After two unconvincing performances from the US Women’s Team at the World Cup, head coach Vlatko Andonovski’s decision making has been called into question. It was only really against the Netherlands, which was the first proper test for the USA after a comfortable victory against Vietnam (3-0), that the issues he and this team have started to show.
Against the Dutch, the team seemed to lack a clear tactical identity. At times they pressed, at times they sat back, they tried to exploit the wide areas but when that didn’t work, they went long. It all seemed a bit confused, and the players weren’t really on the same page. “We weren’t really in sync,” said midfield anchor Andi Sullivan after the game. “Of course, sometimes when you adjust, it’s going to take a second to get on the same page. We have full confidence in each other that no matter what we do, we will figure it out, and we will execute,” she continued.
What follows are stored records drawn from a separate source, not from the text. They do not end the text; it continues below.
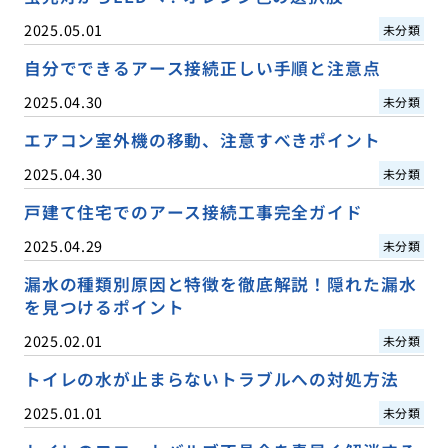
2025.05.01
未分類
自分でできるアース接続正しい手順と注意点
2025.04.30
未分類
エアコン室外機の移動、注意すべきポイント
2025.04.30
未分類
戸建て住宅でのアース接続工事完全ガイド
2025.04.29
未分類
漏水の種類別原因と特徴を徹底解説！隠れた漏水
を見つけるポイント
2025.02.01
未分類
トイレの水が止まらないトラブルへの対処方法
2025.01.01
未分類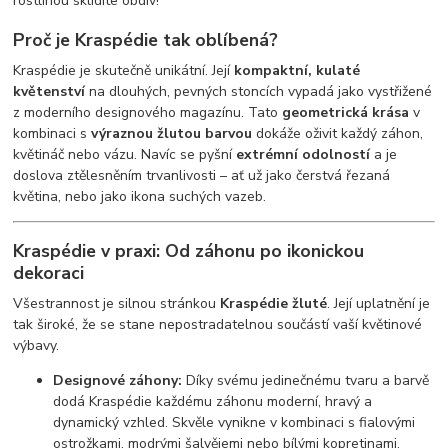
rostlinou sklidíte obdiv!
Proč je Kraspédie tak oblíbená?
Kraspédie je skutečně unikátní. Její
kompaktní, kulaté
květenství
na dlouhých, pevných stoncích vypadá jako vystřižené
z moderního designového magazínu. Tato
geometrická krása
v
kombinaci s
výraznou žlutou barvou
dokáže oživit každý záhon,
květináč nebo vázu. Navíc se pyšní
extrémní odolností
a je
doslova ztělesněním trvanlivosti – ať už jako čerstvá řezaná
květina, nebo jako ikona suchých vazeb.
Kraspédie v praxi: Od záhonu po ikonickou
dekoraci
Všestrannost je silnou stránkou
Kraspédie žluté
. Její uplatnění je
tak široké, že se stane nepostradatelnou součástí vaší květinové
výbavy.
Designové záhony:
Díky svému jedinečnému tvaru a barvě
dodá Kraspédie každému záhonu moderní, hravý a
dynamický vzhled. Skvěle vynikne v kombinaci s fialovými
ostrožkami, modrými šalvějemi nebo bílými kopretinami.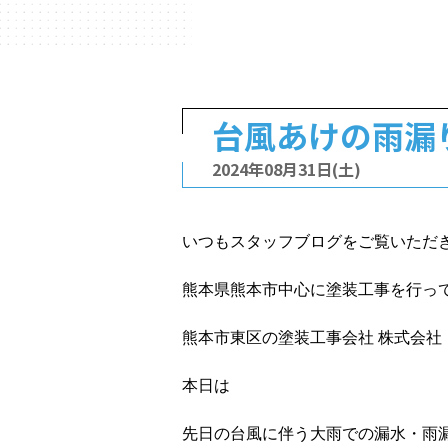
台風あけの雨漏
2024年08月31日(土)
いつもスタッフブログをご覧いただ
熊本県熊本市中心に塗装工事を行っ
熊本市東区の塗装工事会社 株式会社
本日は
先日の台風に伴う大雨での漏水・雨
The lack of chemistry was particularly noticeable in the attack. Despite arguably being the three best and most exciting players on this team, Alex Morgan, Sophia Smith and Trinity Rodman still haven’t really clicked.
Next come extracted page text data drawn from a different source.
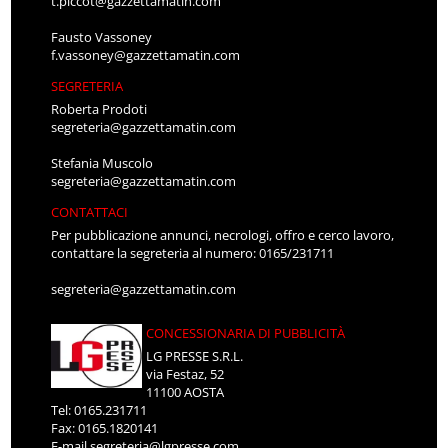
t.piccot@gazzettamatin.com
Fausto Vassoney
f.vassoney@gazzettamatin.com
SEGRETERIA
Roberta Prodoti
segreteria@gazzettamatin.com
Stefania Muscolo
segreteria@gazzettamatin.com
CONTATTACI
Per pubblicazione annunci, necrologi, offro e cerco lavoro,
contattare la segreteria al numero: 0165/231711
segreteria@gazzettamatin.com
CONCESSIONARIA DI PUBBLICITÀ
LG PRESSE S.R.L.
via Festaz, 52
11100 AOSTA
Tel: 0165.231711
Fax: 0165.1820141
E-mail
segreteria@lgpresse.com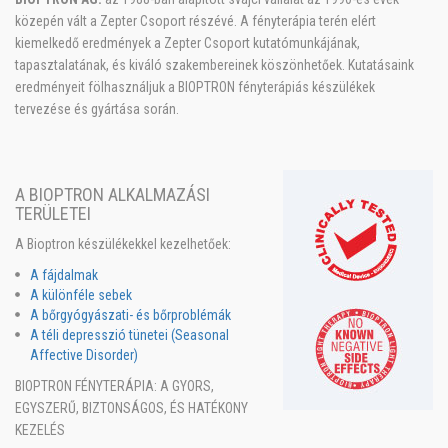
közepén vált a Zepter Csoport részévé. A fényterápia terén elért
kiemelkedő eredmények a Zepter Csoport kutatómunkájának,
tapasztalatának, és kiváló szakembereinek köszönhetőek. Kutatásaink
eredményeit fölhasználjuk a BIOPTRON fényterápiás készülékek
tervezése és gyártása során.
A BIOPTRON ALKALMAZÁSI
TERÜLETEI
A Bioptron készülékekkel kezelhetőek:
A fájdalmak
A különféle sebek
A bőrgyógyászati- és bőrproblémák
A téli depresszió tünetei (Seasonal
Affective Disorder)
BIOPTRON FÉNYTERÁPIA: A GYORS,
EGYSZERŰ, BIZTONSÁGOS, ÉS HATÉKONY
KEZELÉS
Aside from Smith, who’s scored twice and assisted once in this tournament so far, the other two stars haven’t brought their A-game when it comes to finishing. They’ve both lacked that cutting edge in the final third and have been wasteful with chances. Against Vietnam, they managed 28 shots, with only eight on target. It was a similar story against the Netherlands: they amassed 18 shots with four on target, only one of which found the back of the net. Their lack of playing time together is really showing. They’re yet to fire on all cylinders.
Against the Dutch, the USA needed to make a substitution. The team were crying out for some fresh legs and someone to offer something different- especially in attack. They needed a game changer… and they had plenty available. There were heaps of talent on the bench with players like Lynn Williams (who Vlatko himself has described as the best 15-minute player he’s ever seen), Megan Rapinoe, Alyssa Thompson and Rose Lavelle all ready if called upon. The latter did come at half time and made an instant impact by assisting Lindsey Horan’s bullet header. But that would be it for the subs. Not a single change was made for the rest of the second half.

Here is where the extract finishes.